Pero bueno, ¿de qué va la intriga en esta ocasión? Se trata, como en todas, de una fantasía de destrucción a gran escala. En esta cuarta versión el ataque se desarrolla por la vía informática, una autentica conspiración por parte de un grupo de geeks que harán suyo el sueño malévolo de darle forma a la ya pasada amenaza del Y2K. Todo correctamente dispuesto para la acción continua y contextualizada lo suficiente, sin excederse. Incluso el lado más agradecible de este proyecto es el no tomarse nada demasiado en serio. McClane se volverá a meter en el más tremendo thriller por casualidades del trabajo (ya ad portas del retiro como en 16 Blocks). Los enemigos de la nación no serán los mismos de otras catástrofes del gobierno de Bush, son elementos de los más rankeados en el panorama de la ingeniería informática, aunque para el trabajo sucio, sin teclados, requieran los servicios de unos europeos menos sesudos pero más acrobáticos que los de la primera película.
Wiseman hace honor a su apellido y se dedica al entretenimiento sin culpas ni solemnidades. Es de aquellos que, como indica la publicidad, debe haber crecido tan divertido por la saga que no se molesta en cubrirla de mayores originalidades sino simplemente seguir su espíritu. Al menos a su favor tiene un ritmo raudo, mejor conseguido que en sus películas de Underworld con su esposa Beckinsale (provecho). Así que ya se imaginarán ligeramente como corre McClane nuevamente en medio de un literal Apocalipsis desatado por un renegado experto en sistemas, con pinta de popero británico, llamado Thomas (no Peter) Gabriel, quien para ejecutar su plan tiene la mente de un Mefistófeles y más recursos que SPECTRE o Le Chiffre (especialmente divertido aquel variopinto mensaje a la nación).

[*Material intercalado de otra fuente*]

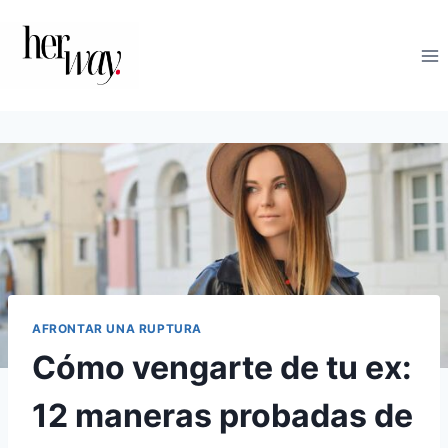
Saltar
al
contenido
AFRONTAR UNA RUPTURA
Cómo vengarte de tu ex:
12 maneras probadas de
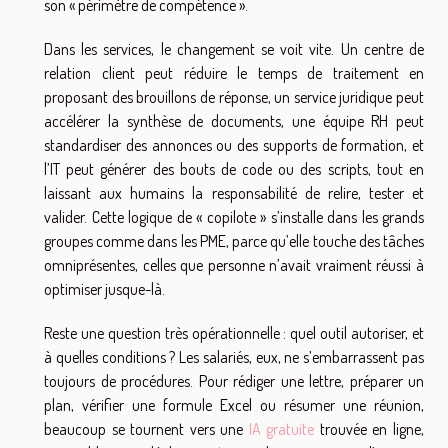
son « périmètre de compétence ».
Dans les services, le changement se voit vite. Un centre de
relation client peut réduire le temps de traitement en
proposant des brouillons de réponse, un service juridique peut
accélérer la synthèse de documents, une équipe RH peut
standardiser des annonces ou des supports de formation, et
l’IT peut générer des bouts de code ou des scripts, tout en
laissant aux humains la responsabilité de relire, tester et
valider. Cette logique de « copilote » s’installe dans les grands
groupes comme dans les PME, parce qu’elle touche des tâches
omniprésentes, celles que personne n’avait vraiment réussi à
optimiser jusque-là.
Reste une question très opérationnelle : quel outil autoriser, et
à quelles conditions ? Les salariés, eux, ne s’embarrassent pas
toujours de procédures. Pour rédiger une lettre, préparer un
plan, vérifier une formule Excel ou résumer une réunion,
beaucoup se tournent vers une
IA gratuite
trouvée en ligne,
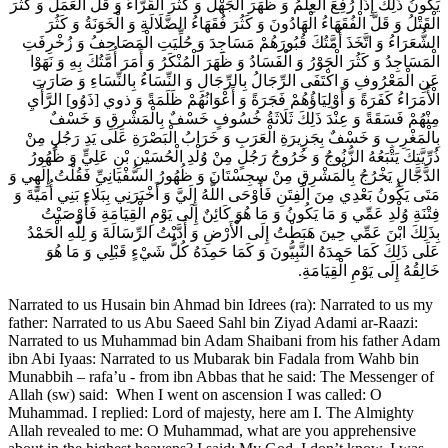
يَكُونُ ذَلِكَ إِذَا رُفِعَ الْعِلْمُ وَ ظَهَرَ الْجَهْلُ وَ كَثُرَ الْقُرَّاءُ وَ قَلَّ الْعَمَلُ وَ كَثُرَ
الْقَتْلُ وَ قَلَّ الْفُقَهَاءُ الْهَادُونَ وَ كَثُرَ فُقَهَاءُ الضَّلَالَةِ وَ الْخَوَنَةُ وَ كَثُرَ
الشُّعَرَاءُ وَ اتَّخَذَ أُمَّتُكَ قُبُورَهُمْ مَسَاجِدَ وَ حُلِّيَتِ الْمَصَاحِفُ وَ زُخْرِفَتِ
الْمَسَاجِدُ وَ كَثُرَ الْجَوْرُ وَ الْفَسَادُ وَ ظَهَرَ الْمُنْكَرُ وَ أَمَرَ أُمَّتُكَ بِهِ وَ نَهَوْا
عَنِ الْمَعْرُوفِ وَ اكْتَفَى الرِّجَالُ بِالرِّجَالِ وَ النِّسَاءُ بِالنِّسَاءِ وَ صَارَتِ
الْأُمَرَاءُ كَفَرَةً وَ أَوْلِيَاؤُهُمْ فَجَرَةً وَ أَعْوَانُهُمْ ظَلَمَةً وَ ذوي [ذَوُو] الرَّأْيِ
مِنْهُمْ فَسَقَةً وَ عِنْدَ ذَلِكَ ثَلَاثَةُ خُسُوفٍ خَسْفٌ بِالْمَشْرِقِ وَ خَسْفٌ
بِالْمَغْرِبِ وَ خَسْفٌ بِجَزِيرَةِ الْعَرَبِ وَ خَرَابُ الْبَصْرَةِ عَلَى يَدِ رَجُلٍ مِنْ
ذُرِّيَّتِكَ يَتْبَعُهُ الزُّنُوجُ وَ خُرُوجُ رَجُلٍ مِنْ وُلْدِ الْحُسَيْنِ بْنِ عَلِيٍّ وَ ظُهُورُ
الدَّجَّالِ‌ يَخْرُجُ بِالْمَشْرِقِ مِنْ سِجِسْتَانَ وَ ظُهُورُ السُّفْيَانِيِّ فَقُلْتُ إِلَهِي وَ
مَتَى يَكُونُ بَعْدِي مِنَ الْفِتَنِ فَأَوْحَى اللَّهُ إِلَيَّ وَ أَخْبَرَنِي بِبَلَاءِ بَنِي أُمَيَّةَ وَ
فِتْنَةِ وُلْدِ عَمِّي وَ مَا يَكُونُ وَ مَا هُوَ كَائِنٌ إِلَى يَوْمِ الْقِيَامَةِ فَأَوْصَيْتُ
بِذَلِكَ ابْنَ عَمِّي حِينَ هَبَطْتُ إِلَى الْأَرْضِ وَ أَدَّيْتُ الرِّسَالَةَ وَ لِلَّهِ الْحَمْدُ
عَلَى ذَلِكَ كَمَا حَمِدَهُ النَّبِيُّونَ وَ كَمَا حَمِدَهُ كُلُّ شَيْ‌ءٍ قَبْلِي وَ مَا هُوَ
خَالِقُهُ إِلَى يَوْمِ الْقِيَامَةِ.
Narrated to us Husain bin Ahmad bin Idrees (ra): Narrated to us my
father: Narrated to us Abu Saeed Sahl bin Ziyad Adami ar-Raazi:
Narrated to us Muhammad bin Adam Shaibani from his father Adam
ibn Abi Iyaas: Narrated to us Mubarak bin Fadala from Wahb bin
Munabbih – rafa’u - from ibn Abbas that he said: The Messenger of
Allah (sw) said: When I went on ascension I was called: O
Muhammad. I replied: Lord of majesty, here am I. The Almighty
Allah revealed to me: O Muhammad, what are you apprehensive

Pero con todo lo, digamos, “fantasioso” del asunto, se deja lucir un aspecto menos mercenario en el duro John, desorientado (aunque no lo asuma), casi como sabueso en la plataforma de una sociedad informatizada que lo conoce y controla todo. Enemigo rotundo de este viejo luchador que manda con un simple Enter y sin pestañear, helicópteros, aviones, caos en las calles, manadas de gente y de autos todos contra él. Es el elefante de las facilidades modernas que, por voluntarioso que sea el héroe, lo terminarán abrumando hasta el punto de tener que recurrir a un nuevo aliado o accesorio para la acción, razón y coartada para su inclusión en el combate: un hacker que se las sabe, casi todas, tan bien como el destructor en el campo virtual. Curioso intercambio que, de no mediar la necesidad de ser raudo, hubiese propiciado más parodia que homenaje.